Et Zidane, c’est du poulet ?

par LM
samedi 15 octobre 2005

C’est écrit sur tous les prompteurs, dans tous les éditos : on est à la veille de l’Apocalypse, la faute aux poulets d’Asie. Les temps sont à l’affolement. Alors, avant d’y laisser toutes nos plumes, rions un peu !

Déjà une nouvelle peur panique à l’horizon !

Après les terroristes incontrôlables, les ouragans force 5, la vache folle, voici venu le temps des volailles menaçantes !

Les poulets attaquent la Terre, et la Terre tremble, la Terre numérote ses abattis : combien de boîtes de comprimés, combien de masques pour se protéger, combien d’écoles à fermer, combien de métros à supprimer, combien de vaccins à produire pour éviter qu’on ne disparaisse, sans le goudron, mais avec l’odeur des plumes, des plumes de ces satanés poulets malades, trop malades !
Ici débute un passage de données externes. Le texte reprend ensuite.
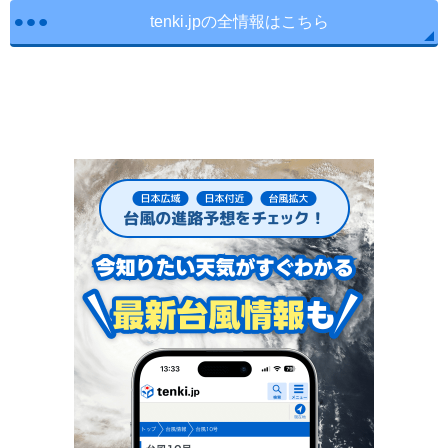
tenki.jpの全情報はこちら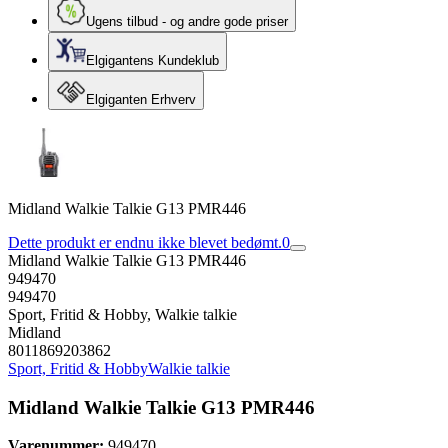
Ugens tilbud - og andre gode priser
Elgigantens Kundeklub
Elgiganten Erhverv
Midland Walkie Talkie G13 PMR446
Dette produkt er endnu ikke blevet bedømt.
0
Midland Walkie Talkie G13 PMR446
949470
949470
Sport, Fritid & Hobby, Walkie talkie
Midland
8011869203862
Sport, Fritid & Hobby
Walkie talkie
Midland Walkie Talkie G13 PMR446
Varenummer:
949470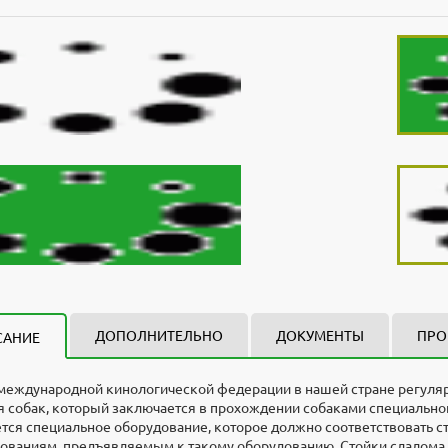
ДОПОЛНИТЕЛЬНО
ДОКУМЕНТЫ
ПРО
САНИЕ
международной кинологической федерации в нашей стране регуляр
я собак, который заключается в прохождении собаками специальн
тся специальное оборудование, которое должно соответствовать ст
ованиям, предъявляемым к такому оборудованию. Стойки слалома в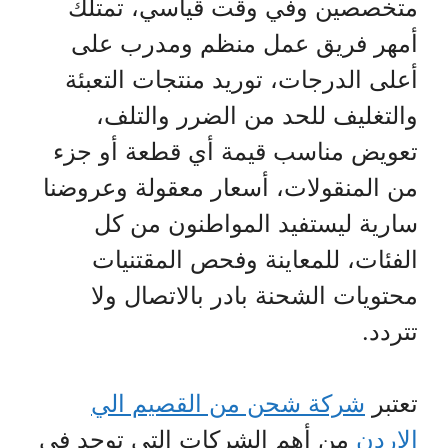
متخصصين وفي وقت قياسي، تمتلك
أمهر فريق عمل منظم ومدرب على
أعلى الدرجات، توريد منتجات التعبئة
والتغليف للحد من الضرر والتلف،
تعويض مناسب قيمة أي قطعة أو جزء
من المنقولات، أسعار معقولة وعروضنا
سارية ليستفيد المواطنون من كل
الفئات، للمعاينة وفحص المقتنيات
محتويات الشحنة بادر بالاتصال ولا
تتردد.
تعتبر
شركة شحن من القصيم الي
الاردن
من أهم الشركات التي توجد في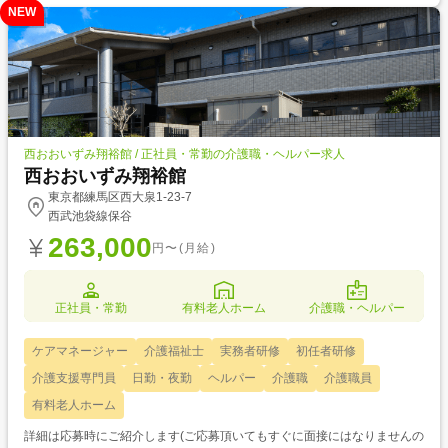
NEW
西おおいずみ翔裕館 / 正社員・常勤の介護職・ヘルパー求人
西おおいずみ翔裕館
東京都練馬区西大泉1-23-7
西武池袋線保谷
263,000
円〜(月給)
正社員・常勤
有料老人ホーム
介護職・ヘルパー
ケアマネージャー
介護福祉士
実務者研修
初任者研修
介護支援専門員
日勤・夜勤
ヘルパー
介護職
介護職員
有料老人ホーム
詳細は応募時にご紹介します(ご応募頂いてもすぐに面接にはなりませんの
Les interviews des spécialistes se succèdent, tous plus alarmants les uns que les autres, tous annonçant des chiffres astronomiques, bilan supposé d’une épidémie, d’une pandémie pardon, jugée, par presque tous, inévitable. Des millions de morts, des dizaines de millions de malades, des milliards dépensés pour sauver les meubles, enfin ceux qui pourront être sauvés !

C’est l’Apocalypse, donc, venue d’Asie, comme souvent, d’Asie du Sud-Est, comme le SRAS. C’est une sorte de fin du monde, qui arrive en caquetant, qui vient d’un des mets les plus consommés au monde, le poulet, servi dans tous les fast-food, dans toutes les cantines, rôti ou tandoori, un poulet qui, une fois cuit, d’ailleurs, ne présente plus aucun danger, malade ou pas.

C’est donc à nouveau l’hystérie à venir qui fait entendre son gong, l’hystérie portée par les médias, qui en font déjà beaucoup, et ne vont pas, on peut leur faire confiance, s’arrêter en si bon chemin. Après avoir réussi à nous faire croire que l’équipe de Chypre pouvait sérieusement nous barrer la route de la coupe du Monde en Allemagne, ils n’auront aucun mal à nous convaincre que l’hiver qui s’annonce pourrait bien être celui de la plus grande épidémie de grippe qu’on ait connue depuis l’espagnole, de 1918-1919 !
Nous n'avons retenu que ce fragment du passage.